* Exercise objective:
Without the images, set down each entry exactly.

*** Extracted information ***

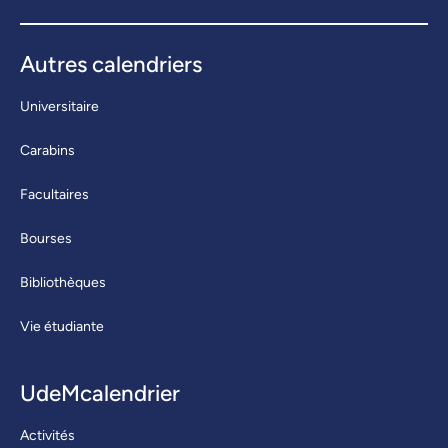
Autres calendriers
Universitaire
Carabins
Facultaires
Bourses
Bibliothèques
Vie étudiante
UdeMcalendrier
Activités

*** End of Extracted information ***

* Solution for this exercise:
Autres calendriers
Universitaire
Carabins
Facultaires
Bourses
Bibliothèques
Vie étudiante
UdeMcalendrier
Activités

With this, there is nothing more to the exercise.